Overworking the elbow or performing a movement that is not compatible with the way your personal body shape is set up can trigger what is known as golfers elbow (or tennis elbow to some!). Unfortunately for us it is not limited to purely golf and tennis and it can unfortunately also be a chin-up elbow!
Similar to forearm pain above your elbows can become a weak point in performing vertical pulls for many of the same reasons – rapid overreaching before they are accustomed to the load, grip styles and widths and wrist flexion can all impact your elbow health as well so please read through the above tips & tricks to troubleshoot your specific issue.
I had a period of ‘’golfers elbow’ pain when I transitioned from high to low bar back squats.
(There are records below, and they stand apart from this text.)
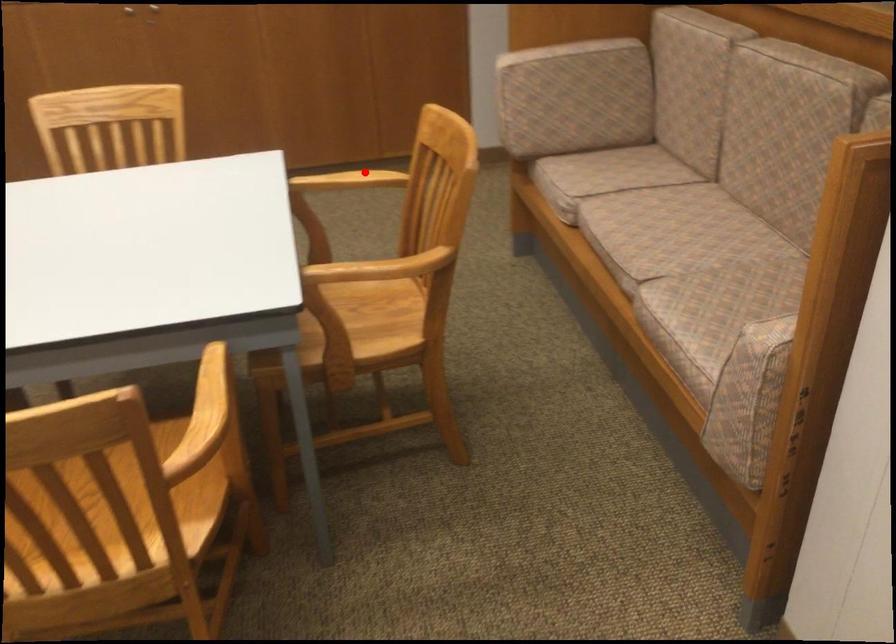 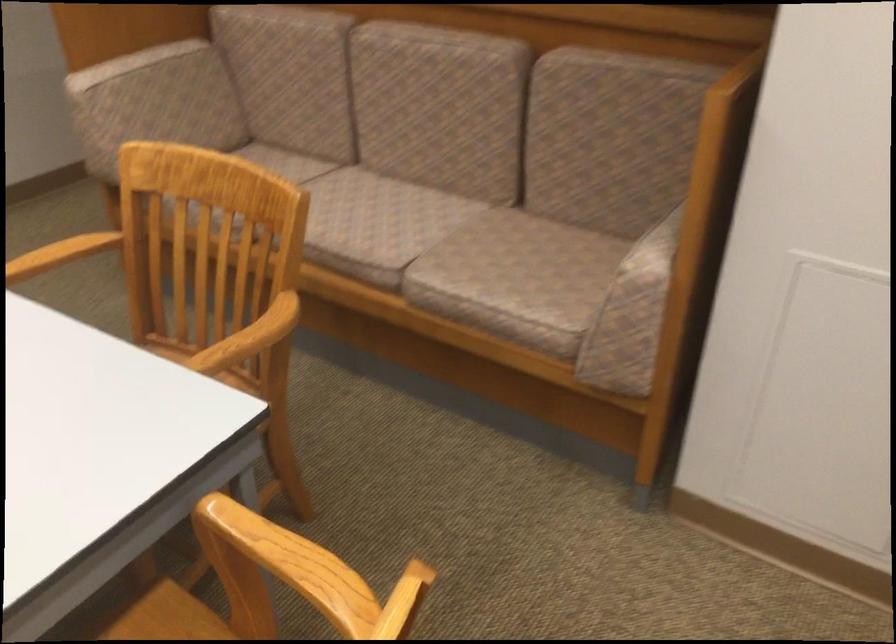 In the second image, find the point that corresponds to the highlighted location in the first image.

(62, 252) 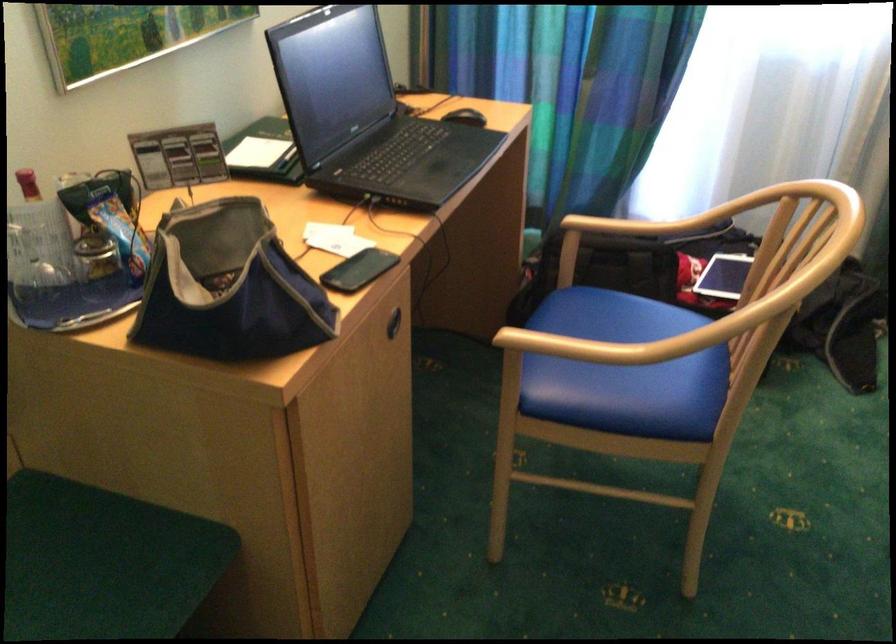 Which object does [228,287] point to?

It corresponds to the blue fabric bag in the image. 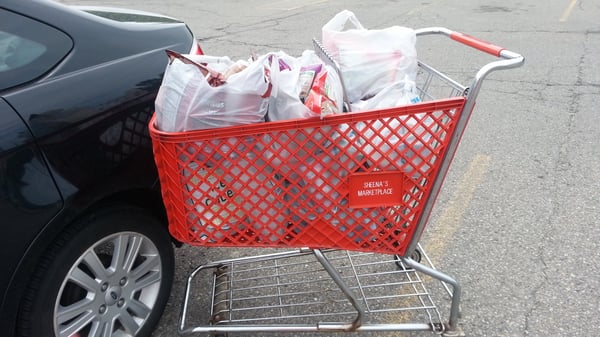 The width and height of the screenshot is (600, 337). Find the location of `handle`. handle is located at coordinates (481, 43). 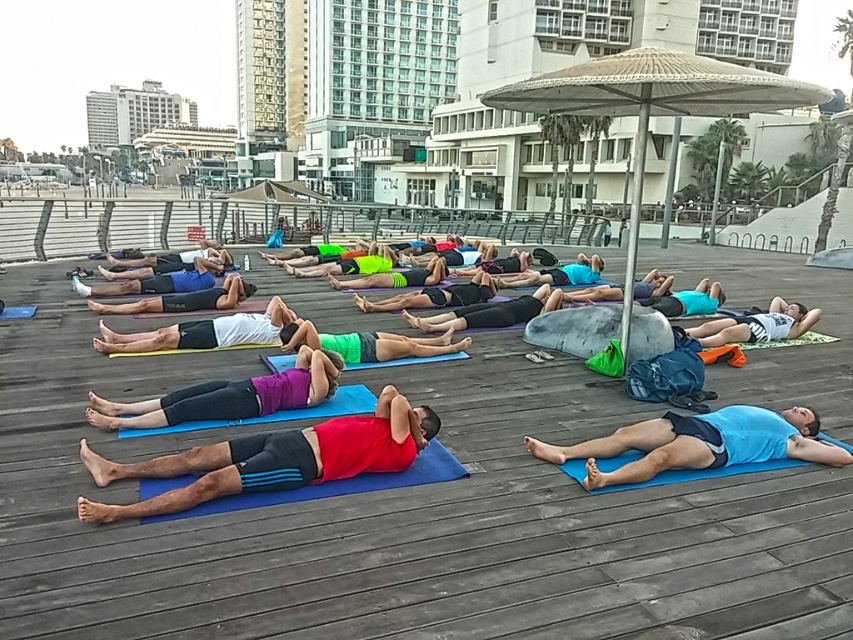 Can you confirm if blue matte yoga mat at lower right is wider than purple matte yoga mat at center?

Indeed, blue matte yoga mat at lower right has a greater width compared to purple matte yoga mat at center.

Image resolution: width=853 pixels, height=640 pixels. Describe the element at coordinates (698, 444) in the screenshot. I see `blue matte yoga mat at lower right` at that location.

Identify the location of blue matte yoga mat at lower right. The width and height of the screenshot is (853, 640). (698, 444).

At what (x,y) coordinates should I click in order to perform the action: click on blue rubber mat at center. Please return your answer as a coordinate pair (x, y). This screenshot has height=640, width=853. Looking at the image, I should click on (399, 516).

Does blue rubber mat at center have a greater width compared to white cotton shirt at center?

Indeed, blue rubber mat at center has a greater width compared to white cotton shirt at center.

Is point (498, 557) positioned after point (750, 314)?

No, it is not.

Find the location of `blue rubber mat at center`. blue rubber mat at center is located at coordinates (399, 516).

Which is in front, point (184, 416) or point (352, 340)?

Point (184, 416) is more forward.

Is purple matte yoga mat at center above green fabric shorts at center?

Actually, purple matte yoga mat at center is below green fabric shorts at center.

Who is more forward, (86,419) or (462,342)?

Positioned in front is point (86,419).

Where is `purple matte yoga mat at center`? purple matte yoga mat at center is located at coordinates (227, 396).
I found the solution in that particular situation for me was a very healthy dose of rest until the discomfort backed off completely followed a slow and steady build up of loading the squat again.
Remember that if discomfort or pain continues in your elbow then please consult a doctor to analyse for tendon or ligament damage who will be qualified to advise on your specific situation.
One of the key take aways for me with these injuries is REST. I always scale down the intensity of what I’m doing to immediately deload the area and then rehab it as required based on the situation and circumstances. Hopefully the above helps you with any chin up induced forearm pain – but please remember – I am not a doctor, this is not medical advice and is based on my own experience only! Consult your local doctor if unsure who can tailor their advice to suit your situation.